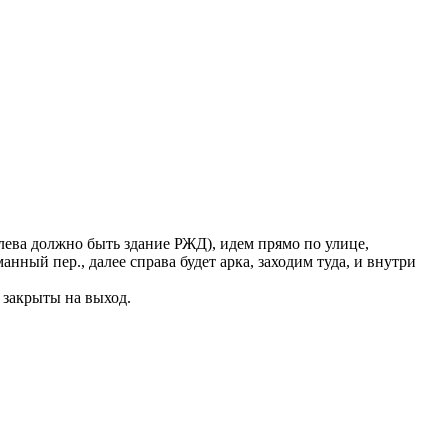
слева должно быть здание РЖД), идем прямо по улице,
нный пер., далее справа будет арка, заходим туда, и внутри
 закрыты на выход.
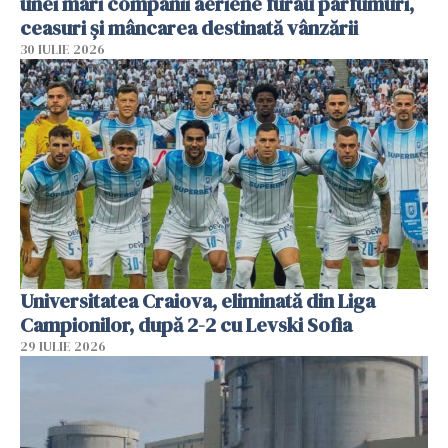
unei mari companii aeriene furau parfumuri,
ceasuri și mâncarea destinată vânzării
30 IULIE 2026
Universitatea Craiova, eliminată din Liga
Campionilor, după 2-2 cu Levski Sofia
29 IULIE 2026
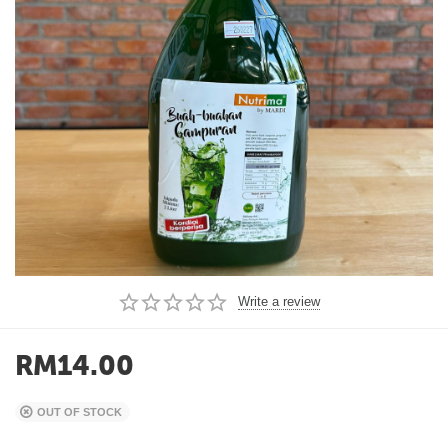
Write a review
RM
14.00
OUT OF STOCK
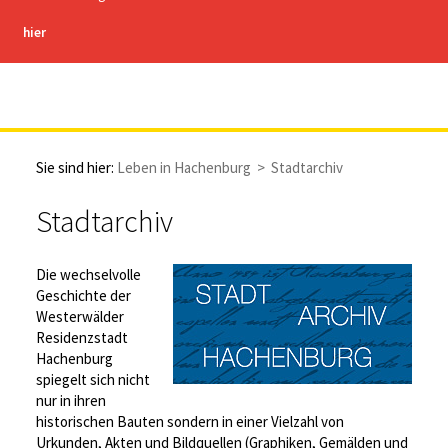
hier
Stadt Hachenburg
Sie sind hier:
Leben in Hachenburg
>
Stadtarchiv
Stadtarchiv
Die wechselvolle
Geschichte der
Westerwälder
Residenzstadt
Hachenburg
spiegelt sich nicht
nur in ihren
historischen Bauten sondern in einer Vielzahl von
Urkunden, Akten und Bildquellen (Graphiken, Gemälden und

● ● ●

## TASK GOAL
Scan the listing above. Collect all lines with the word "Hachenburg".

## TASK OUTPUT
Stadt Hachenburg
Leben in Hachenburg
Hachenburg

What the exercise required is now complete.